### PROVIDED RECORDS

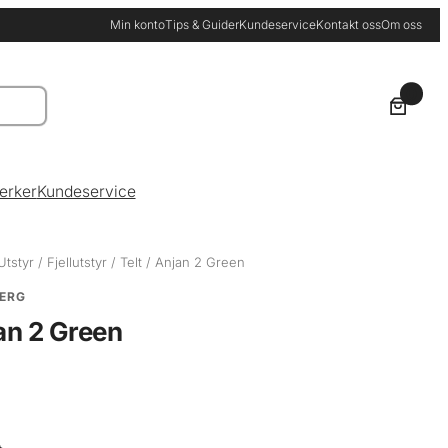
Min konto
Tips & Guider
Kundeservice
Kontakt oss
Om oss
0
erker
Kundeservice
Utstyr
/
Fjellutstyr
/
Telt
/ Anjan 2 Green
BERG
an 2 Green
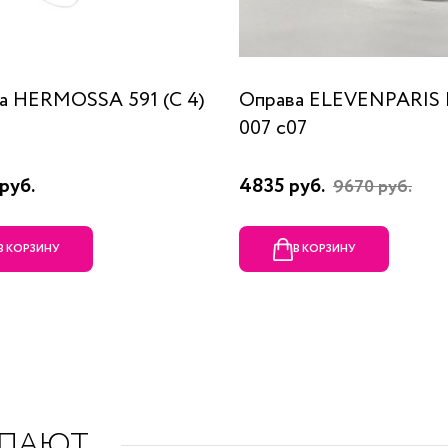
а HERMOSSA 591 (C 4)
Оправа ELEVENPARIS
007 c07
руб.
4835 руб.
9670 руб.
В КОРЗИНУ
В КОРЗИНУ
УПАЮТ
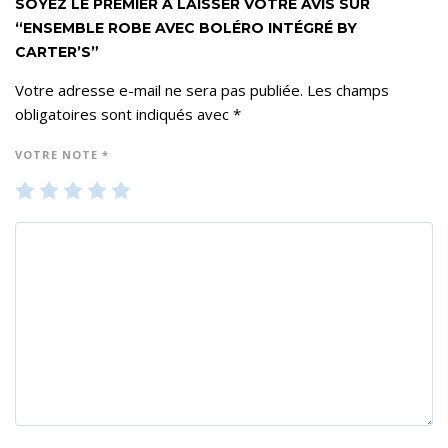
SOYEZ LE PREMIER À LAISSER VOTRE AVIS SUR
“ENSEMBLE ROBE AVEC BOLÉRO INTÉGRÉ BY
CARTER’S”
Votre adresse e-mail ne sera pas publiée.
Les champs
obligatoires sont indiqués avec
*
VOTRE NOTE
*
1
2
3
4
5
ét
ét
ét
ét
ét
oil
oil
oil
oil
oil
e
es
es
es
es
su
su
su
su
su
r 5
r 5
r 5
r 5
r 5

### BRIEF
A word-for-word copy of the data above is needed, one that omits the pictures.

### OUTPUT BELOW
Min konto
Tips & Guider
Kundeservice
Kontakt oss
Om oss
0
erker
Kundeservice
Utstyr
/
Fjellutstyr
/
Telt
/ Anjan 2 Green
BERG
an 2 Green
а HERMOSSA 591 (C 4)
Оправа ELEVENPARIS
007 c07
руб.
4835 руб.
9670 руб.
В КОРЗИНУ
В КОРЗИНУ
УПАЮТ
SOYEZ LE PREMIER À LAISSER VOTRE AVIS SUR
“ENSEMBLE ROBE AVEC BOLÉRO INTÉGRÉ BY
CARTER’S”
Votre adresse e-mail ne sera pas publiée.
Les champs
obligatoires sont indiqués avec
*
VOTRE NOTE
*
1
2
3
4
5
ét
ét
ét
ét
ét
oil
oil
oil
oil
oil
e
es
es
es
es
su
su
su
su
su
r 5
r 5
r 5
r 5
r 5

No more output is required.